Torn down in the ‘50s to make way for a parking lot, the briefly “happy home” stood on the site of what’s now the Bank of America building.
Finally is the story of two couples with something in common, that is, the fellow in the union.
6 & 7. Ole Diamond and Toto. And Sapphire.
Diamond was from Africa, an eight-ton bull elephant who’d been traveling with the circus, the Greatest Show on Earth, in fact, the Ringing Brothers, Barnum and Bailey Circus. It happened to be in Knoxville in 1963 when the people in charge decided the elephant, sometimes described as the largest African elephant in captivity, was unmanageable. The circus donated the elephant to what was then a modest Municipal Zoo at Chilhowee Park.

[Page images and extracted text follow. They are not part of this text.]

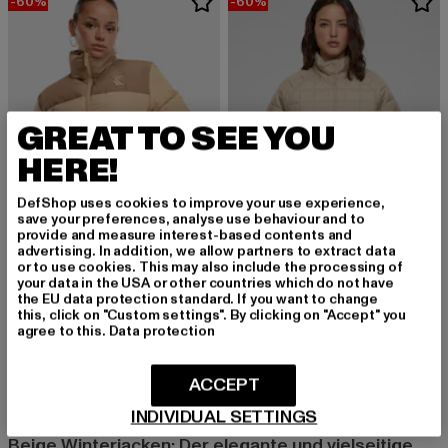
-60%
-60%
GREAT TO SEE YOU
HERE!
DefShop uses cookies to improve your use experience,
save your preferences, analyse use behaviour and to
provide and measure interest-based contents and
advertising. In addition, we allow partners to extract data
or to use cookies. This may also include the processing of
your data in the USA or other countries which do not have
the EU data protection standard. If you want to change
KARL KANI
URBAN CLASSICS
this, click on "Custom settings". By clicking on "Accept" you
OG Revsersible
Ladies Quilted Coat
agree to this.
Data protection
Derzeitiger Preis: 56,00 EUR
Aktionspreis: 139,99 EUR
Derzeitiger Preis: 44,00 EUR
Aktionspreis
56,00 EUR
139,99 EUR
44,00 EUR
109,99 EUR
ACCEPT
INDIVIDUAL SETTINGS
Beige Winterjacken: Der elegante und vielseitige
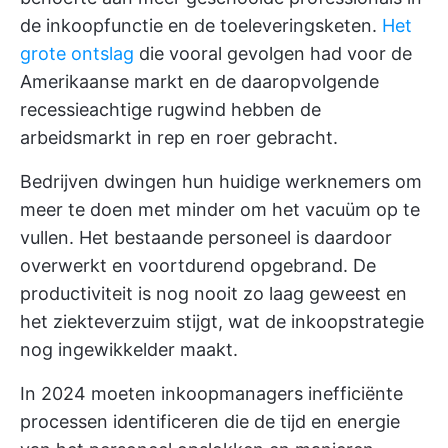
de inkoopfunctie en de toeleveringsketen.
Het
grote ontslag
die vooral gevolgen had voor de
Amerikaanse markt en de daaropvolgende
recessieachtige rugwind hebben de
arbeidsmarkt in rep en roer gebracht.
Bedrijven dwingen hun huidige werknemers om
meer te doen met minder om het vacuüm op te
vullen. Het bestaande personeel is daardoor
overwerkt en voortdurend opgebrand. De
productiviteit is nog nooit zo laag geweest en
het ziekteverzuim stijgt, wat de inkoopstrategie
nog ingewikkelder maakt.
In 2024 moeten inkoopmanagers inefficiënte
processen identificeren die de tijd en energie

Knoxville was at first grateful, but after a couple of years, the mayor of Knoxville, who was partly responsible for the little zoo, started to realize why the circus had a problem with this fellow. He proposed finding another home for the big guy, but a popular outcry to “Save Ole Diamond” suggested other options.
In 1975, the growing and ambitious Knoxville Zoo thought they’d put the big elephant’s hormones to productive work. At the time, no African elephant had ever been born in America. The Knoxville Zoo acquired a female elephant from the Memphis Zoo, named Sapphire—and borrowed another female elephant named Toto from the Bronx Zoo.
Ole Diamond and Toto hit it off right away. Then Toto did something no one had ever done in the history of the Western Hemisphere. In 1978, she gave birth to a baby elephant.
It didn’t get quite as much press, two months later, when thanks to Ole Diamond’s apparently equal fascination with Sapphire, the second elephant ever born in the Americas appeared. She would be named Hillary, and she wouldn’t get nearly as much attention as Little Diamond did, but that may have been fine with her.
Ole Diamond died in 1980, and none of his blended family is still around. But at Zoo Knoxville you can see where the magic happened.